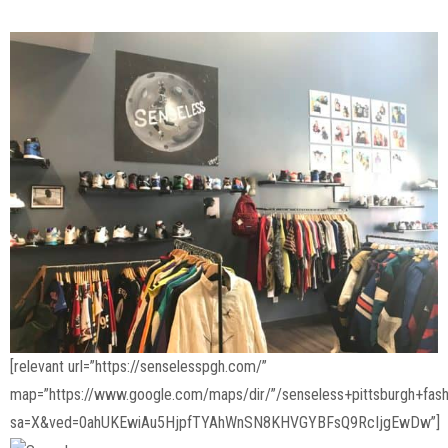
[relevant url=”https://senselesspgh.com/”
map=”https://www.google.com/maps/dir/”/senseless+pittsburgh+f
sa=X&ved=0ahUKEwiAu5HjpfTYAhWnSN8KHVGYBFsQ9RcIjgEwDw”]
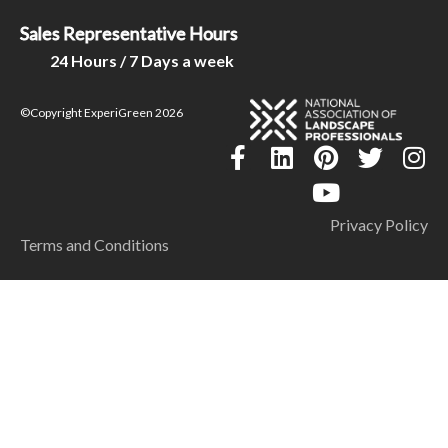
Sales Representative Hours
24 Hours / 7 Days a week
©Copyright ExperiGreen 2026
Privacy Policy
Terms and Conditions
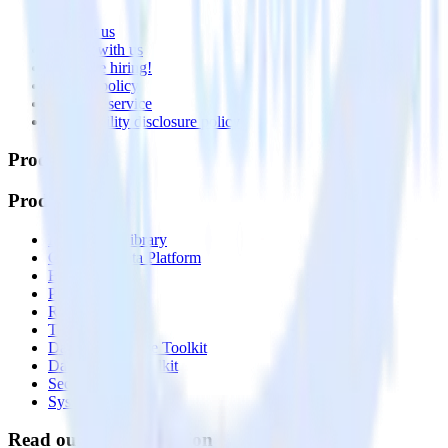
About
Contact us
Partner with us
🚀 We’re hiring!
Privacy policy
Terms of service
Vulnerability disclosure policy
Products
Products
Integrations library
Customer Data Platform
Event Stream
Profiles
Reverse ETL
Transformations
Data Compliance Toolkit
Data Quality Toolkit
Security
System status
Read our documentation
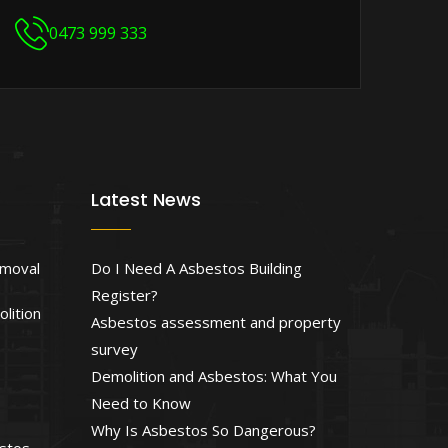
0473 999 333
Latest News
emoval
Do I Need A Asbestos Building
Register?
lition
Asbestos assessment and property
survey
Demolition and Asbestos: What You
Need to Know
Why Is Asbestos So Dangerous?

|---|

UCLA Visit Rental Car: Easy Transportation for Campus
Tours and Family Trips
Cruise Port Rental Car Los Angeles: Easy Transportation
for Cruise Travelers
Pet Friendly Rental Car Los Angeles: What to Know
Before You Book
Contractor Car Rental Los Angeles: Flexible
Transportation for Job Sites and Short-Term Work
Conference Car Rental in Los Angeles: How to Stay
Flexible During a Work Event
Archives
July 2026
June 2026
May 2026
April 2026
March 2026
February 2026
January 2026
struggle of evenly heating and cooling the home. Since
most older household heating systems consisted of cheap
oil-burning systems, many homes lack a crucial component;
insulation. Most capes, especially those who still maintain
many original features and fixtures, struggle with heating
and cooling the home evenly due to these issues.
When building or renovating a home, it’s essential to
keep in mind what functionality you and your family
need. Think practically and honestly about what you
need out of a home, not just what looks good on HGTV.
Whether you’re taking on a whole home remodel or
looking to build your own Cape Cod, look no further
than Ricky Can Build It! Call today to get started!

|---|

• **How to complete this task**
The answer must be the part of the records that opens with the line containing "Data Quality Toolkit" and closes with the line containing "Why Is Asbestos So Dangerous?", reproduced exactly, with no pictures.

• **Task output**
Data Quality Toolkit
Security
System status
Read our documentation
0473 999 333
Latest News
emoval
Do I Need A Asbestos Building
Register?
lition
Asbestos assessment and property
survey
Demolition and Asbestos: What You
Need to Know
Why Is Asbestos So Dangerous?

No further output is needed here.